^{Last Update: July 18, 2024}

Model Evaluations Explanation

Tromero has tests in the following 6 distinct categories:

Mathematics: Assess a model's mathematical problem-solving abilities.
General AI: Measure a model's capabilities across a diverse set of tasks.
Reasoning: Evaluate a model's discrete reasoning, commonsense reasoning, and reading comprehension skills.
Knowledge: Test a model's fact-recall capabilities and knowledge in specific domains.
Programming: Assess a model's ability to solve programming problems.
Problem-Solving: Evaluate a model's performance on challenging benchmarks and real-world tasks.

Model Evaluations

Benchmarks

The following benchmarks are available for selection:

MATH: Measures performance on mathematical problem-solving tasks.
GSM8k: Performance on the GSM8k dataset, which consists of grade-school math problems.

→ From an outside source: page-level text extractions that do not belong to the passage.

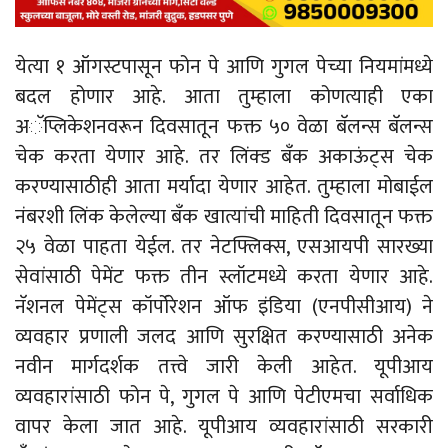
येत्या १ ऑगस्टपासून फोन पे आणि गुगल पेच्या नियमांमध्ये
बदल होणार आहे. आता तुम्हाला कोणत्याही एका
अॅप्लिकेशनवरून दिवसातून फक्त ५० वेळा बॅलन्स बॅलन्स
चेक करता येणार आहे. तर लिंक्ड बँक अकाऊंट्स चेक
करण्यासाठीही आता मर्यादा येणार आहेत. तुम्हाला मोबाईल
नंबरशी लिंक केलेल्या बँक खात्यांची माहिती दिवसातून फक्त
२५ वेळा पाहता येईल. तर नेटफ्लिक्स, एसआयपी सारख्या
सेवांसाठी पेमेंट फक्त तीन स्लॉटमध्ये करता येणार आहे.
नॅशनल पेमेंट्स कॉर्पोरेशन ऑफ इंडिया (एनपीसीआय) ने
व्यवहार प्रणाली जलद आणि सुरक्षित करण्यासाठी अनेक
नवीन मार्गदर्शक तत्त्वे जारी केली आहेत. यूपीआय
व्यवहारांसाठी फोन पे, गुगल पे आणि पेटीएमचा सर्वाधिक
वापर केला जात आहे. यूपीआय व्यवहारांसाठी सरकारी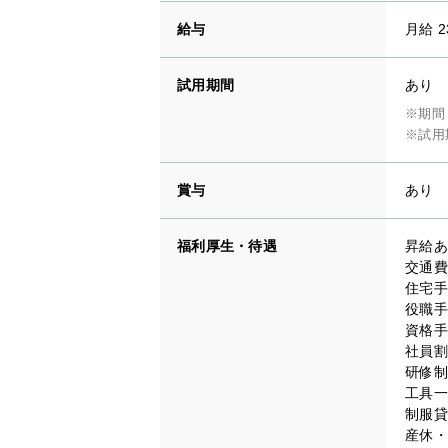
給与
月給 2
試用期間
あり
※期間
※試用
賞与
あり
福利厚生・待遇
昇給あ
交通費
住宅手
役職手
資格手
社員割
研修制
工具一
制服貸
産休・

AGIEval: Measures general AI problem-solving abilities, often across a diverse set of tasks.

DROP (Discrete Reasoning Over Paragraphs): Evaluates the model's ability to perform discrete reasoning in reading comprehension tasks.
HellaSwag: Tests the model's commonsense reasoning capabilities.
CommonsenseQA: Tests commonsense reasoning abilities.

TriviaQA: Tests the model's ability to answer trivia questions, reflecting its fact-recall capabilities.
OpenBookQA: Evaluates performance on open-book question-answering tasks, testing both knowledge and reasoning.

MBPP (Multiple-Choice Benchmark for Programming Problems): Evaluates the model's ability to solve multiple-choice programming problems.

BBH (BIG-Bench Hard): Assesses performance on difficult and challenging benchmarks from the BIG-Bench dataset.
MMLU (Massive Multitask Language Understanding): Assesses performance across a wide range of subjects and tasks.
PIQA (Physical Interaction Question Answering): Assesses the model's understanding of physical interactions.
ARC (AI2 Reasoning Challenge): Measures the ability to answer questions that require reasoning.
SIQA (Social IQA): Evaluates social intelligence by assessing how well the model understands social situations.
BoolQ: Measures the model's performance on binary (yes/no) questions.
GPQA: General-purpose question answering performance.